Aug. 17—With the first day of the 2023-24 school year less than two weeks away, PENNCREST School District teachers and administrators are trying to cross one major item off their "to do" lists.

But the likelihood that the two sides will reach an agreement on a new contract for the union that represents the district's teachers is extremely small, according to the union.

If that prediction holds true, it would make two consecutive summers in which negotiations did not succeed in producing a contract.
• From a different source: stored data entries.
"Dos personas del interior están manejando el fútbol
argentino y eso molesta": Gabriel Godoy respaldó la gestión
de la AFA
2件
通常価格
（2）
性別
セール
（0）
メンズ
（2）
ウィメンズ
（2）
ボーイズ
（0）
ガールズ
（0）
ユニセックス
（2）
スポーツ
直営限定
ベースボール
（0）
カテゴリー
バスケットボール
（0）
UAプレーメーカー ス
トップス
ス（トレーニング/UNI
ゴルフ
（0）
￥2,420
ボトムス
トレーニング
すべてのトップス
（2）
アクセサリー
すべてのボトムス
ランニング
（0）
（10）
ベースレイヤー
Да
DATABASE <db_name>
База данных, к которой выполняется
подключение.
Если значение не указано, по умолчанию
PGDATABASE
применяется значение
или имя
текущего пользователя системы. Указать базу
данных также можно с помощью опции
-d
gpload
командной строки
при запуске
The two sides have been working on an agreement since January 2022. The union has been working without a contract since the beginning of the 2022-23 school year.
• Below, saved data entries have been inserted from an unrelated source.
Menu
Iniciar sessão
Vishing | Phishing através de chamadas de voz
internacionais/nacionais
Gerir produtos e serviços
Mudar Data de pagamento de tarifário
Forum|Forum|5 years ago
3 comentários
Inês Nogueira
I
After the PENNCREST School Board work session held at Cambridge Springs Junior-Senior High on Monday, Debbie Miller, president of PENNCREST Area Education Association, was asked by the Tribune if she was optimistic about having a contract by the time classes began on Aug. 30.
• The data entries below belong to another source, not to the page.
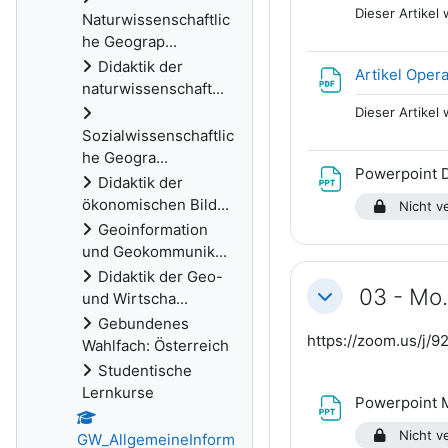
Dieser Artikel
Naturwissenschaftlic
he Geograp...
Didaktik der
Artikel Opera
naturwissenschaft...
Dieser Artikel
Sozialwissenschaftlic
he Geogra...
Powerpoint D
Didaktik der
ökonomischen Bild...
Nicht ve
Geoinformation
und Geokommunik...
Didaktik der Geo-
03 - Mo.
und Wirtscha...
Einklappen
Gebundenes
https://zoom.us/j/
Wahlfach: Österreich
Studentische
Lernkurse
Powerpoint 
Nicht ve
GW_AllgemeineInform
"No," she said, with a small group of union members around her in the empty auditorium following the meeting. "There's too many remaining questions."

In an email Wednesday, Superintendent Tim Glasspool said he does not typically comment publicly on labor negotiations and declined to answer questions about the issues holding the process up or whether the continued lack of a contract would impact students.

"We are making progress," Glasspool said.

The lack of a resolution is not for lack of effort. Miller said the two sides have, until recently, been meeting weekly throughout the summer. In July, she, too, reported progress in addressing the board during its monthly voting meeting. Miller gave credit for the progress to a switch from meetings involving the full negotiating teams from both sides to a new "sidebar" format in which Miller and union Vice President Julie Frantz meet with Glasspool and Business Manager Kristen Eckart.

Both sides expressed optimism about finding a compromise after dozens of union members attended a board meeting in a show of force last October. At the time, union officials said top concerns included the district's ability to recruit highly qualified teachers and to retain veteran faculty members

Union leaders on Monday pointed to healthcare benefits as a key remaining challenge for the two sides. She noted that PENNCREST, which participates in the Northwestern Regional Employee Benefit Trust, is self-insured. Rather than paying insurance premiums, the district pays the trust, which pays Highmark directly for the actual claims made by employees.

"The big sticking point right now is healthcare," Frantz said. "With the rising costs, that's the hardest part right now."

"Unfortunately, we've had a lot of suffering people. Since COVID, it's been bad," Miller added. "A lot of years, it's worked out very well for PENNCREST, but when you have a lot of claims or you have a bad couple of years — as we've had lately ... it's been bad this year especially and last year wasn't much better."

A five-year contract between Crawford Central School District and its teachers union last year brought with it annual salary increases of ranging from 2.5 percent to 4 percent for each year of the agreement. PENNCREST's last contract, approved in 2018 after having expired the previous year, included annual raises of 2.2 percent.

A Penn State report released in May estimated that 10,000 teachers in the state had left their jobs since the start of the 2021-22 school year. Since 2010, the number of people receiving teacher certifications annually in Pennsylvania has nose-dived from more than 16,000 in 2021-23 to just 4,220 in 2021-22.